Update on and Clinical Management of Neonatal Unconjugated Hyperbilirubinemia
Neonatal unconjugated hyperbilirubinemia continues to be one of the most frequent and puzzling problems in neonatology. Ten years ago, the guidelines for management of neonatal unconjugated hyperbilirubinemia were changed when the decision levels for therapeutic interventions were elevated. This year, the American Academy of Pediatrics reviewed and updated its guidelines for management of neonatal unconjugated hyperbilrubinemia.

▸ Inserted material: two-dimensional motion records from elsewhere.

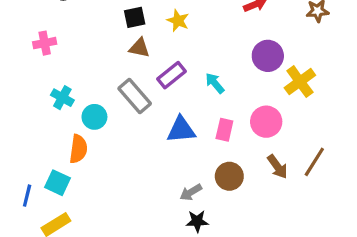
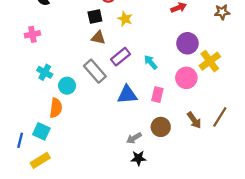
pink circle: (266, 122) -> (186, 78), moved

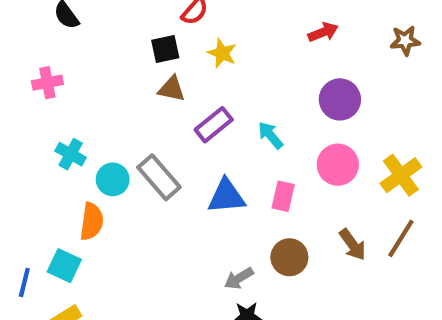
yellow cross: (210, 61) -> (401, 175), moved
gray rectangle: (95, 71) -> (159, 177), moved

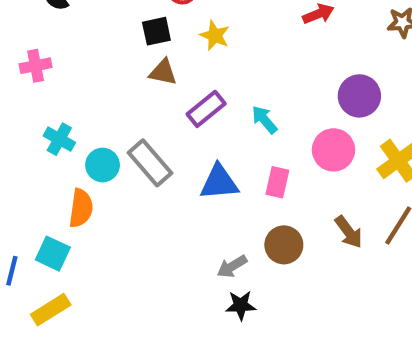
purple circle: (340, 99) -> (359, 96), moved

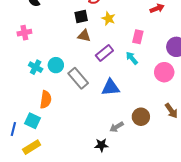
cyan circle: (103, 165) -> (56, 65), moved
pink rectangle: (277, 182) -> (138, 37), moved
black star: (241, 305) -> (101, 145), moved

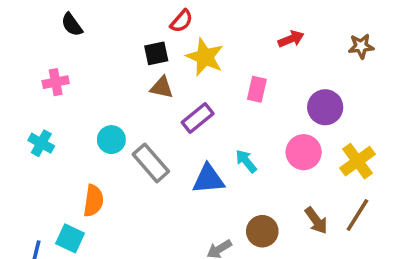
yellow star: (108, 19) -> (205, 57), size x1.5
cyan arrow: (132, 58) -> (246, 161), moved
cyan cross: (36, 67) -> (41, 143), moved

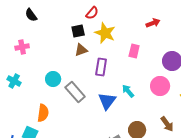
brown triangle: (162, 87) -> (81, 50), turned -32
purple rectangle: (198, 118) -> (101, 67), turned -42
blue triangle: (208, 179) -> (107, 101), turned -48

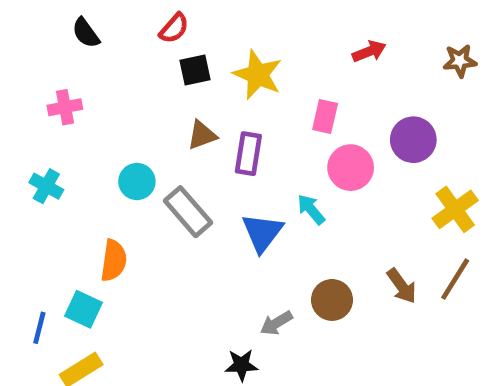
red semicircle: (92, 13) -> (174, 28), moved
brown triangle: (81, 50) -> (202, 135), moved
pink circle: (160, 86) -> (351, 168), moved

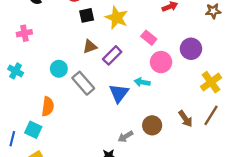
pink rectangle: (325, 116) -> (149, 38), turned -64
purple rectangle: (248, 154) -> (112, 55), turned 36
cyan arrow: (311, 209) -> (142, 82), turned -40

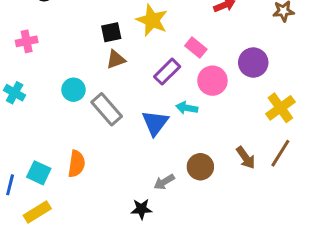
black square: (87, 15) -> (111, 32), moved
purple rectangle: (112, 55) -> (167, 72), moved
orange semicircle: (48, 106) -> (77, 164), moved

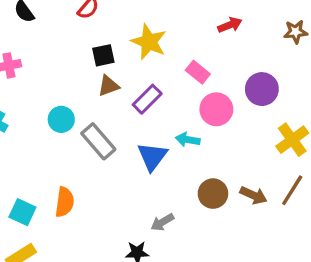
purple rectangle: (167, 72) -> (147, 99), moved
brown arrow: (246, 158) -> (253, 195), turned -30
brown circle: (200, 167) -> (213, 194), moved

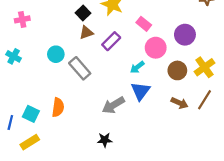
black square: (103, 55) -> (83, 13), turned -32
cyan arrow: (188, 140) -> (137, 67), turned -48
blue triangle: (152, 156) -> (140, 91), moved
brown circle: (213, 194) -> (177, 70), moved
gray arrow: (162, 222) -> (113, 105), moved, size x1.5

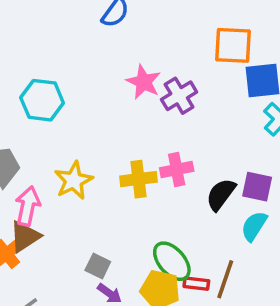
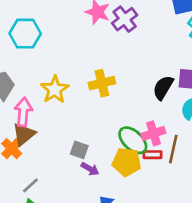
pink cross: (177, 170) -> (153, 133), moved

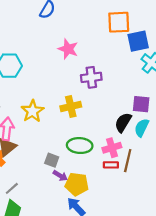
purple cross: (125, 19) -> (91, 77), moved, turned 30
black semicircle: (163, 88) -> (123, 122), moved
green ellipse: (133, 140) -> (80, 146), moved, turned -40
yellow pentagon: (127, 162) -> (77, 184), moved

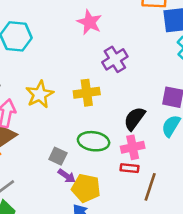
purple cross: (91, 77) -> (115, 59), turned -30
black semicircle: (123, 122) -> (135, 119), moved
brown line: (128, 161) -> (150, 187), moved

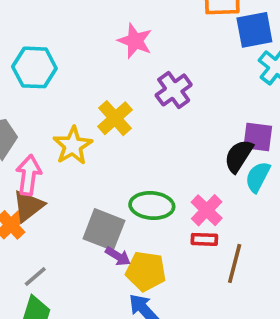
yellow cross: (87, 93) -> (115, 118), moved, turned -30
black semicircle: (135, 119) -> (239, 156), moved
pink cross: (133, 147) -> (207, 210), turned -30
gray square: (58, 156) -> (104, 230), size x1.6

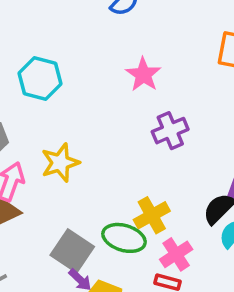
yellow cross: (115, 118) -> (152, 215), moved

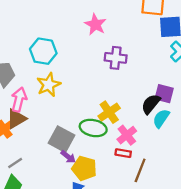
cyan hexagon: (40, 79) -> (43, 51), moved
purple cross: (170, 131) -> (116, 58), turned 35

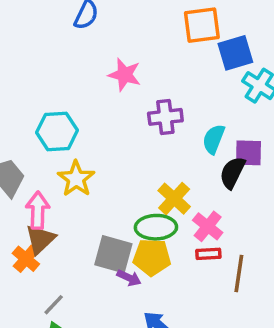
cyan semicircle: (161, 118) -> (214, 139), moved
yellow pentagon: (84, 168) -> (152, 257), moved

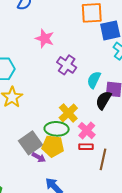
purple cross: (165, 117) -> (67, 65), turned 36
gray square: (113, 254) -> (31, 143), turned 35

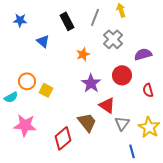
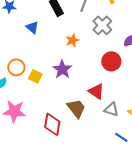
purple star: (91, 83) -> (62, 69), moved
gray triangle: (122, 123) -> (111, 109), turned -49
red diamond: (63, 138) -> (52, 124), turned -40
blue line: (132, 151) -> (121, 137), turned -40

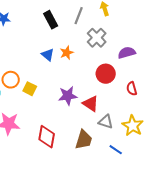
blue triangle: (32, 27) -> (48, 55), moved
purple star: (62, 69) -> (68, 96), moved, turned 30
brown trapezoid: (76, 108) -> (84, 140), moved, turned 55

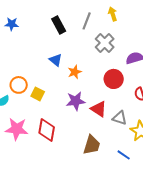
orange star: (67, 53) -> (75, 72), moved
gray triangle: (106, 122) -> (120, 118), moved
red diamond: (47, 137) -> (47, 130), moved

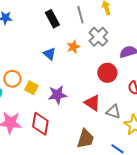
gray line: (87, 21) -> (80, 15), turned -36
orange star: (75, 72) -> (73, 47), moved
purple star: (76, 101) -> (57, 95), moved

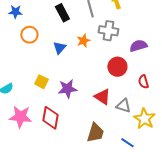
gray cross: (98, 37) -> (108, 31), turned -36
blue triangle: (49, 54) -> (59, 48), turned 32
orange circle: (12, 79) -> (29, 35), moved

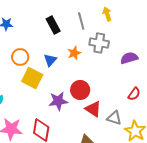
orange circle: (29, 35) -> (20, 57), moved
red circle: (117, 67) -> (80, 90), moved
yellow square: (41, 82) -> (32, 78), moved, size x1.5
red semicircle: (143, 82) -> (134, 94), turned -128

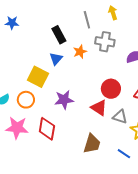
black rectangle: (53, 25) -> (59, 35), moved
orange circle: (20, 57) -> (26, 100), moved
red circle: (80, 90) -> (111, 89), moved

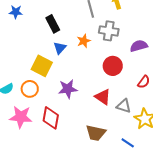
black rectangle: (59, 35) -> (53, 24), moved
red circle: (111, 89) -> (113, 66), moved
brown trapezoid: (92, 144) -> (96, 133), turned 85

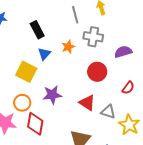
orange circle: (30, 89) -> (22, 103), moved

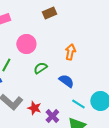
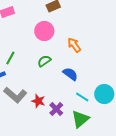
pink circle: (26, 44) -> (44, 31), moved
orange arrow: (70, 52) -> (74, 45), turned -49

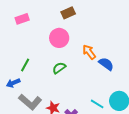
blue semicircle: (70, 74) -> (106, 64), moved

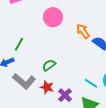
green semicircle: (59, 68) -> (49, 65), moved

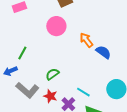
cyan line: (91, 83) -> (83, 92), moved

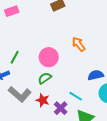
pink circle: (56, 26) -> (49, 57), moved
blue semicircle: (103, 52) -> (96, 75), moved, turned -49

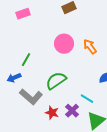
pink circle: (49, 57) -> (64, 44), moved
green semicircle: (45, 78) -> (56, 81), size x1.5
red star: (43, 100) -> (52, 113), moved

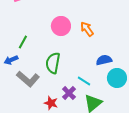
green semicircle: (56, 81) -> (53, 63), turned -45
red star: (52, 113) -> (51, 103), moved

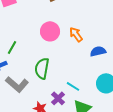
blue semicircle: (104, 60) -> (98, 51), moved

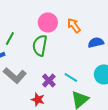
green semicircle: (42, 68) -> (40, 45), moved
purple cross: (58, 98) -> (49, 80), moved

This review article describes advances in the field of neonatal unconjugated hyperbilirubinemia. Among diagnostic procedures, measurements of exhaled CO, »free« bilirubin, transcutaneous bilirubin, screening test for evoked auditory brainstem potentials and brain imaging are highlighted. Investigation of bilirubin’s neurotoxicity goes on with research on inhibition of protein/peptide phosphorylation, impaired homeostasis of intracellular calcium, effects of bilirubin on cell membranes and apoptosis, and on the role of P-glycoprotein in protection of the brain against bilirubin. Recent advances in therapy are described, including improvement of light sources for phototherapy using light emitting diodes, and the use of inhibitors of hem oxygenase, bilirubin reductase, photonic analogues, miniature reactors of glucuronosyl transpherase, as well as gene therapy for the Cligler Najjar type 1 genetic syndrome.
In the last part of the article, new guidelines for clinical management of jaundiced new-borns are summarised, with special emphasis on new-borns in whom serum bilirubin reaches level of 427 μmol/l. The appendix contains a new decision tree for clinical management of jaundiced new-borns.